Vladimir Nepomuceno destaca ainda que o governo sinalizou que pretende fazer a reforma administrativa em três fases. Após a aprovação da PEC 32, e dependendo de como ficar o texto final, a intenção é passar às fases dois e três.

“A segunda fase é o que eles chamam de conjunto de projetos de lei, tanto complementar quanto ordinária, na área de gestão de pessoas, incluindo um projeto de gestão de desempenho e um específico de ajustes no Estatuto do Servidor [lei 8.112/90]. Na terceira fase, vão apresentar sob a forma de um projeto de lei complementar o que eles chamam de Novo Serviço Público. Aí vai entrar mais detalhadamente como serão tratados servidores atuais e novos. Abre caminho para um novo marco regulatório de carreira, direitos, estrutura remuneratória, código de conduta e até mesmo para uma lei de greve do funcionalismo”, comenta.

Segundo o consultor, atualmente o Judiciário se baseia na Consolidação das Leis Trabalhistas (CLT) para decidir sobre greves de servidores. “Até os juízes e ministros dos tribunais superiores dizem que, na ausência de lei específica, aplica-se a lei de greve do setor privado. Esta [nova] lei [de greves], segundo informações que a gente tem, vem muito dura”, observa Nepomuceno.

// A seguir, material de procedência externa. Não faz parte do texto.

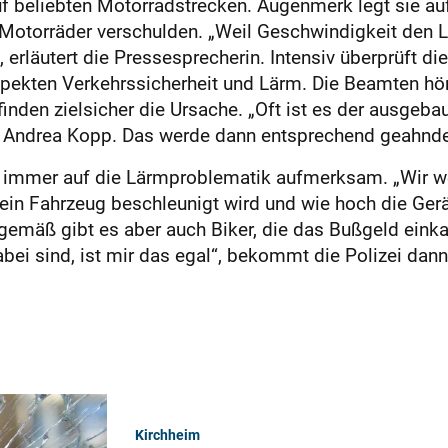
auf beliebten Motorradstrecken. Augenmerk legt sie a
 Motorräder verschulden. „Weil Geschwindigkeit den Lä
 erläutert die Pressesprecherin. Intensiv überprüft di
spekten Verkehrssicherheit und Lärm. Die Beamten hö
 finden zielsicher die Ursache. „Oft ist es der ausgeb
 Andrea Kopp. Das werde dann entsprechend geahndet 
st immer auf die Lärmproblematik aufmerksam. „Wir we
ein Fahrzeug beschleunigt wird und wie hoch die Gerä
gemäß gibt es aber auch Biker, die das Bußgeld einka
abei sind, ist mir das egal“, bekommt die Polizei da
Kirchheim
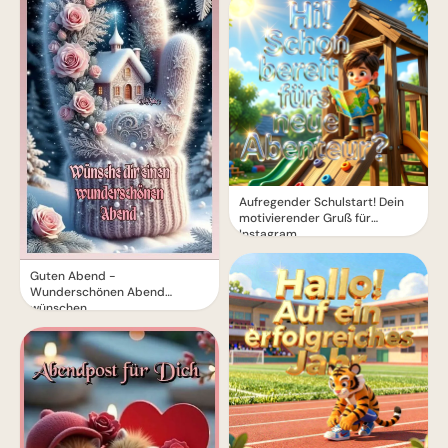
Aufregender Schulstart! Dein
motivierender Gruß für
Instagram
Guten Abend -
Wunderschönen Abend
wünschen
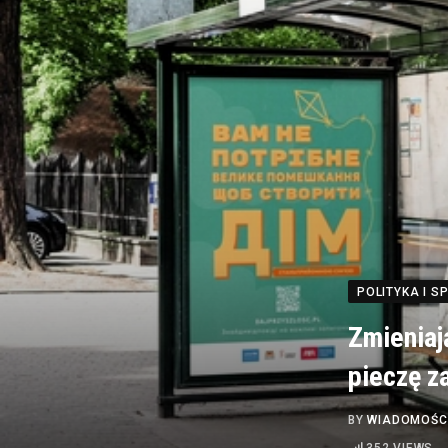
POLITYKA I 
Zmieniaj
pieczę z
BY
WIADOMOŚC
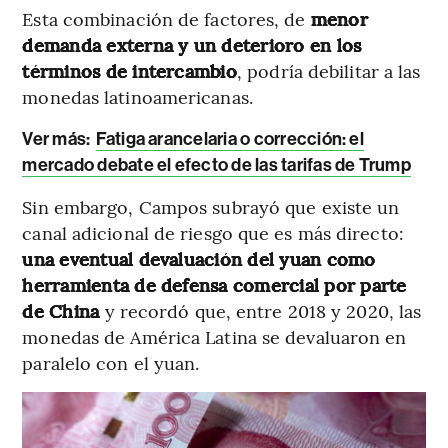
Esta combinación de factores, de
menor
demanda externa y un deterioro en los
términos de intercambio
,
podría debilitar a las
monedas latinoamericanas.
Ver más:
Fatiga arancelaria o corrección: el
mercado debate el efecto de las tarifas de Trump
Sin embargo, Campos subrayó que existe un
canal adicional de riesgo que es más directo:
una eventual devaluación del yuan como
herramienta de defensa comercial por parte
de China
y recordó que, entre 2018 y 2020, las
monedas de América Latina se devaluaron en
paralelo con el yuan.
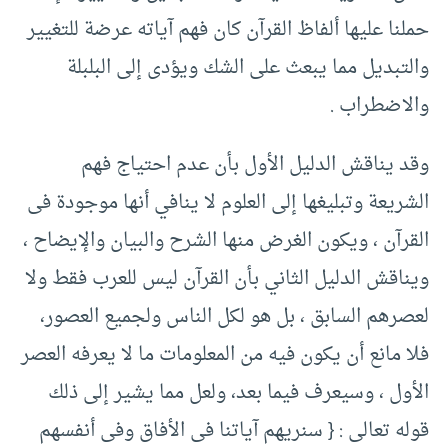
حملنا عليها ألفاظ القرآن كان فهم آياته عرضة للتغيير
والتبديل مما يبعث على الشك ويؤدى إلى البلبلة
والاضطراب .‏
وقد يناقش الدليل الأول بأن عدم احتياج فهم
الشريعة وتبليغها إلى العلوم لا ينافي أنها موجودة فى
القرآن ، ويكون الغرض منها الشرح والبيان والإيضاح ،
ويناقش الدليل الثاني بأن القرآن ليس للعرب فقط ولا
لعصرهم السابق ، بل هو لكل الناس ولجميع العصور،
فلا مانع أن يكون فيه من المعلومات ما لا يعرفه العصر
الأول ، وسيعرف فيما بعد، ولعل مما يشير إلى ذلك
قوله تعالى : {‏ سنريهم آياتنا فى الأفاق وفى أنفسهم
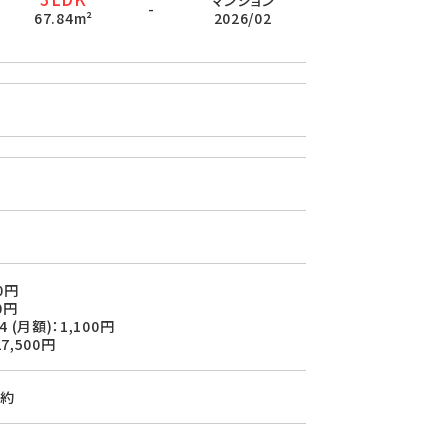
マンション
-
67.84m²
2026/02
0円
0円
 (月額)：1,100円
7,500円
約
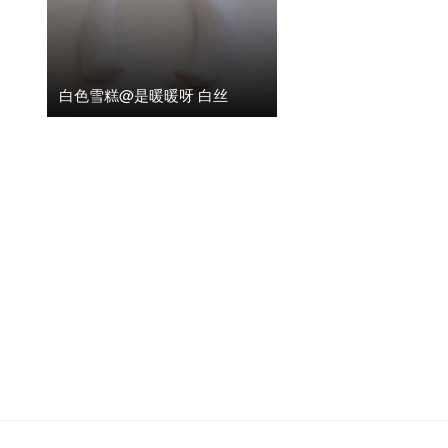
白色雪糕@是暖暖呀 白丝
2025年6月3日
阅读(1.52K)
0

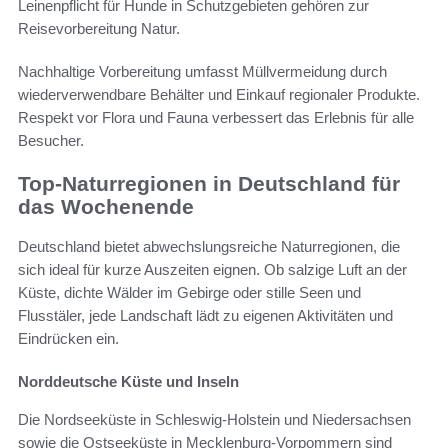
Leinenpflicht für Hunde in Schutzgebieten gehören zur
Reisevorbereitung Natur.
Nachhaltige Vorbereitung umfasst Müllvermeidung durch
wiederverwendbare Behälter und Einkauf regionaler Produkte.
Respekt vor Flora und Fauna verbessert das Erlebnis für alle
Besucher.
Top-Naturregionen in Deutschland für
das Wochenende
Deutschland bietet abwechslungsreiche Naturregionen, die
sich ideal für kurze Auszeiten eignen. Ob salzige Luft an der
Küste, dichte Wälder im Gebirge oder stille Seen und
Flusstäler, jede Landschaft lädt zu eigenen Aktivitäten und
Eindrücken ein.
Norddeutsche Küste und Inseln
Die Nordseeküste in Schleswig-Holstein und Niedersachsen
sowie die Ostseeküste in Mecklenburg-Vorpommern sind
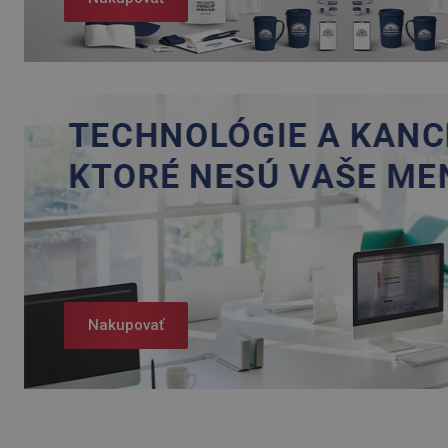
Nakupovať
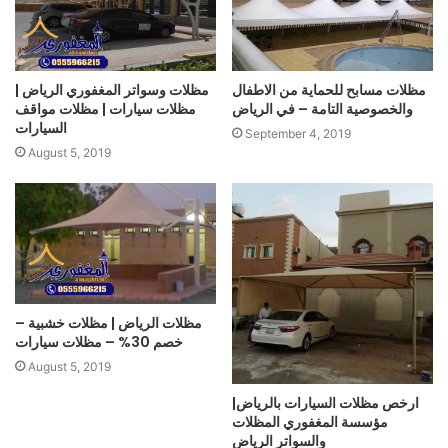
مظلات مسابح للحماية من الاطفال
مظلات وسواتر المغفوري الرياض |
والخصوصية التامة – في الرياض
مظلات سيارات | مظلات مواقف
السيارات
September 4, 2019
August 5, 2019
مظلات الرياض | مظلات خشبية –
خصم 30% – مظلات سيارات
August 5, 2019
ارخص مظلات السيارات بالرياض|
مؤسسة المغفوري المظلات
والسواتر الرياض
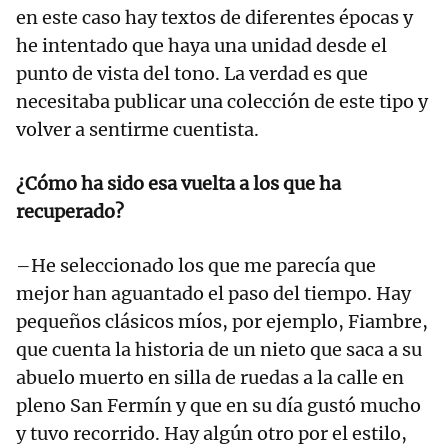
en este caso hay textos de diferentes épocas y
he intentado que haya una unidad desde el
punto de vista del tono. La verdad es que
necesitaba publicar una colección de este tipo y
volver a sentirme cuentista.
¿Cómo ha sido esa vuelta a los que ha
recuperado?
–He seleccionado los que me parecía que
mejor han aguantado el paso del tiempo. Hay
pequeños clásicos míos, por ejemplo, Fiambre,
que cuenta la historia de un nieto que saca a su
abuelo muerto en silla de ruedas a la calle en
pleno San Fermín y que en su día gustó mucho
y tuvo recorrido. Hay algún otro por el estilo,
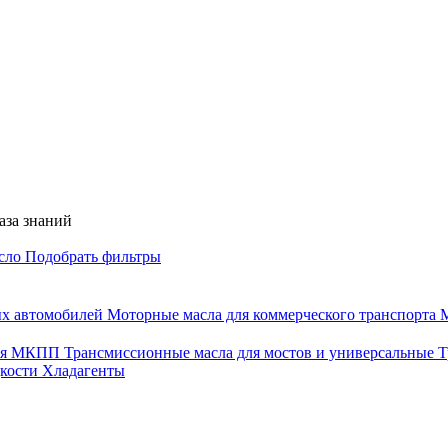
аза знаний
асло
Подобрать фильтры
ых автомобилей
Моторные масла для коммерческого транспорта
М
для МКПП
Трансмиссионные масла для мостов и универсальные
Т
дкости
Хладагенты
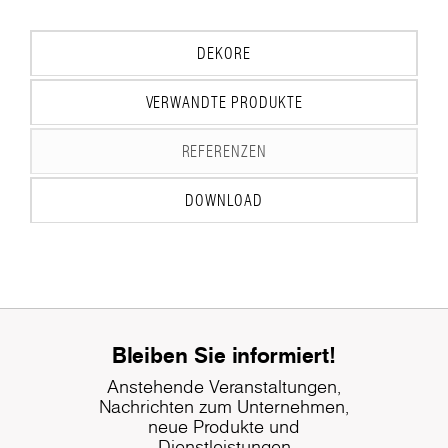
DEKORE
VERWANDTE PRODUKTE
REFERENZEN
DOWNLOAD
Bleiben Sie informiert!
Anstehende Veranstaltungen,
Nachrichten zum Unternehmen,
neue Produkte und
Dienstleistungen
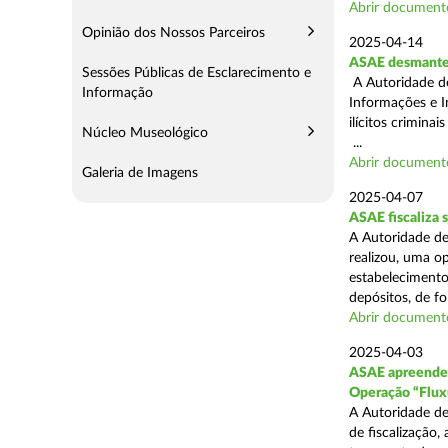
Abrir document
Opinião dos Nossos Parceiros
2025-04-14
ASAE desmantel
Sessões Públicas de Esclarecimento e
A Autoridade d
Informação
Informações e I
ilícitos crimina
Núcleo Museológico
...
Abrir document
Galeria de Imagens
2025-04-07
ASAE fiscaliza
A Autoridade de
realizou, uma o
estabelecimento
depósitos, de fo
Abrir document
2025-04-03
ASAE apreende c
Operação “Flux
A Autoridade de
de fiscalização,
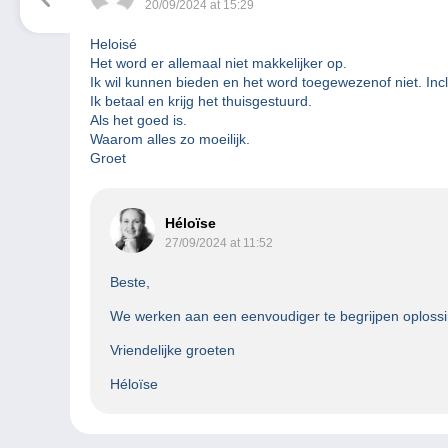
20/09/2024 at 15:29
Heloisé
Het word er allemaal niet makkelijker op.
Ik wil kunnen bieden en het word toegewezenof niet. Incl 
Ik betaal en krijg het thuisgestuurd.
Als het goed is.
Waarom alles zo moeilijk.
Groet
Héloïse
27/09/2024 at 11:52
Beste,
We werken aan een eenvoudiger te begrijpen oplossin
Vriendelijke groeten
Héloïse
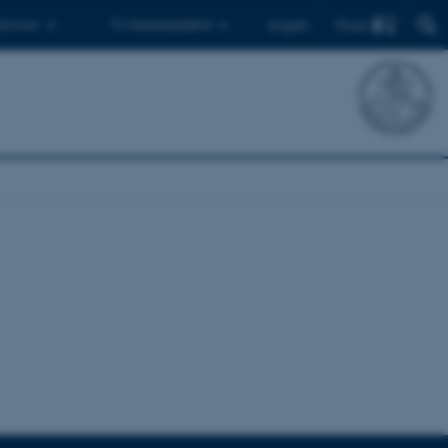
Find
 ph.d.er
Til medarbejdere
English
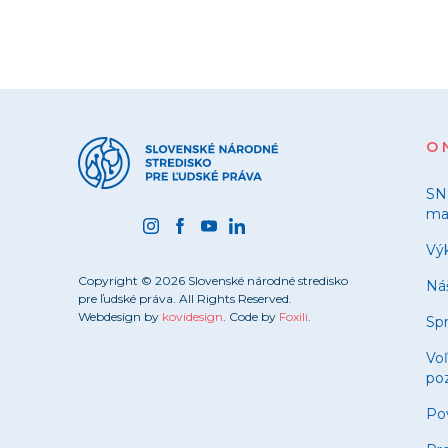
O 
SN
ma
Výk
Copyright © 2026 Slovenské národné stredisko
Ná
pre ľudské práva. All Rights Reserved.
Webdesign by
kovidesign
. Code by
Foxili
.
Spr
Vo
poz
Po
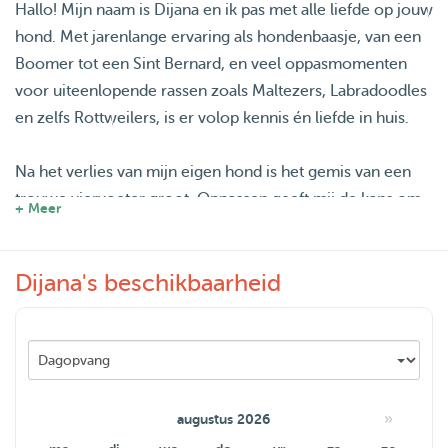
Hallo! Mijn naam is Dijana en ik pas met alle liefde op jouw
hond. Met jarenlange ervaring als hondenbaasje, van een
Boomer tot een Sint Bernard, en veel oppasmomenten
voor uiteenlopende rassen zoals Maltezers, Labradoodles
en zelfs Rottweilers, is er volop kennis én liefde in huis.
Na het verlies van mijn eigen hond is het gemis van een
trouwe viervoeter groot. Oppassen geeft mij de kans om
+ Meer
weer van dat gezelschap te genieten, terwijl jouw hond in
goede handen is. Er wordt deels vanuit huis gewerkt,
Dijana's beschikbaarheid
waardoor er veel tijd, aandacht en rust is. Mijn woning ligt
prachtig aan het Staddijk, met de Berendonck en Hatertse
Vennen op korte afstand. Perfecte plekken voor heerlijke,
ontspannen wandelingen in de natuur.
Er zijn geen andere huisdieren aanwezig, waardoor
»
augustus 2026
logeetjes hier alle aandacht en zorg krijgen die ze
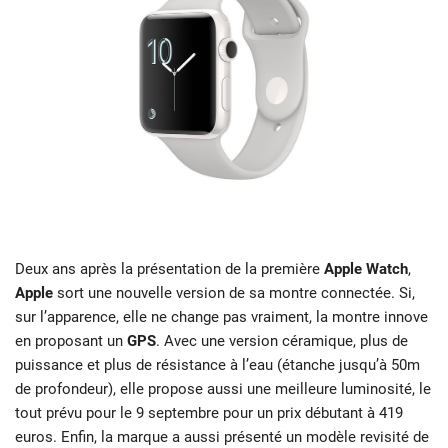
Deux ans après la présentation de la première
Apple Watch
,
Apple
sort une nouvelle version de sa montre connectée. Si,
sur l’apparence, elle ne change pas vraiment, la montre innove
en proposant un
GPS
. Avec une version céramique, plus de
puissance et plus de résistance à l’eau (étanche jusqu’à 50m
de profondeur), elle propose aussi une meilleure luminosité, le
tout prévu pour le 9 septembre pour un prix débutant à 419
euros. Enfin, la marque a aussi présenté un modèle revisité de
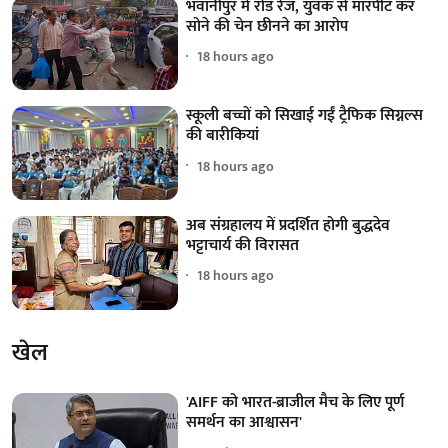
भवानीपुर में रोड रेज, युवक से मारपीट कर
सोने की चेन छीनने का आरोप
18 hours ago
स्कूली बच्चों को सिखाई गईं ट्रैफिक सिग्नल्स
की बारीकियां
18 hours ago
अब संग्रहालय में प्रदर्शित होगी बुद्धदेव
भट्टाचार्य की विरासत
18 hours ago
खेल
'AIFF को भारत-ब्राजील मैच के लिए पूर्ण
समर्थन का आश्वासन'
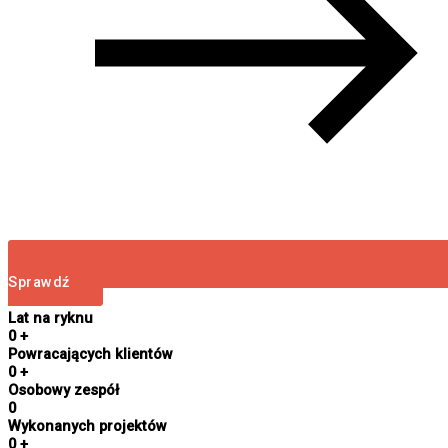
Sprawdź
Lat na ryknu
0
+
Powracających klientów
0
+
Osobowy zespół
0
Wykonanych projektów
0
+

O especialista questiona ainda o entendimento do Ministério da Economia e de setores da sociedade que apoiam a reforma administrativa de que a estabilidade só é necessária para carreiras típicas de Estado, que são aquelas relacionadas a atividades do Poder Público que não encontram paralelo na iniciativa privada, como a de delegado, por exemplo. Com base nesse entendimento é que a maioria dos novos servidores não terá estabilidade.

“Vamos separar o que é uma atividade exclusiva do Estado do que é uma atividade típica. Exclusiva é o que só o Estado pode fazer por exemplo, a diplomacia. Ninguém mais pode representar o Brasil lá fora. No entanto, a Constituição Federal diz que saúde e educação são obrigação do Estado. Então, apesar de ter na iniciativa privada, quem trabalha nessas áreas está em atividade típica de Estado porque a Constituição manda. Se é típica, tem que ser exercida por servidores com estabilidade”, argumenta.

Vladimir Nepomuceno também pontua que, embora o caso da denúncia sobre a Covaxin seja o mais comentado no momento, há diversos exemplos de casos em que a estabilidade protegeu os servidores. “Há a situação do delegado [Alexandre Saraiva, da Polícia Federal] lá em Manaus, que denunciou o ministro do Meio Ambiente [Ricardo Salles] e não foi demitido. Há o servidor do Ibama que multou o Bolsonaro [em 2012] por estar pescando em área proibida e dos diversos servidores do Ibama que têm denunciado o desmatamento”, enumera.